WCI: It's an interesting take on Buffett I don't think you hear very often. I think mostly because people only write about him in financial circles, and so their focus is necessarily on the finances rather than the other aspects of his life, even though you hear all these interesting stories about him going by McDonald's every day on the way to work.
Crispy Doc: Yes.
WCI: You have an obvious interest in entrepreneurship that I share with you, but I'm interested in hearing your take on entrepreneurship as a practicing physician.
Crispy Doc: I think, generally speaking, I support it and I'd like to get better at it. It doesn't come as naturally to me as it does to my wife and other friends, but I'm interested in learning more about it. Again, with that kind of growth mindset of, “I can work hard, I can study with the best of them,” I think I can get a handle on it.

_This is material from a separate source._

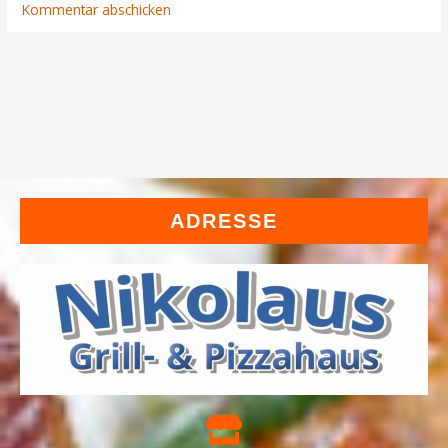
ADRESSE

I have an uncle who was a very successful entrepreneur, and many friends and acquaintances with mixed records of success, from time in the Bay Area in the 1990s during the dot.com boom and bust, which just happened to coincide with when I was an undergraduate, while I was at Stanford, the Google and the Yahoo guys were there, and then going on and living in San Francisco when it became kind of a huge dot.com area.
Crispy Doc: I don't think that I had the mindset to forego the sure thing that medicine represented, and sort of jump off course, pursue a dot.com venture. There was a med student ahead of me by a year who joined Epocrates when it began, and that person took off in the med tech space. I think maybe being the son of immigrants who projected a lot of their hopes on me made me feel a little bit like I shouldn't, but I also don't think that I had that innate drive. I don't want to, I'm not going to say that I don't think I have elements of the x factor, because I think that would be selling me short, but I think that it's not something that I was naturally inclined to adopt, and that I think I'd like to cultivate over time.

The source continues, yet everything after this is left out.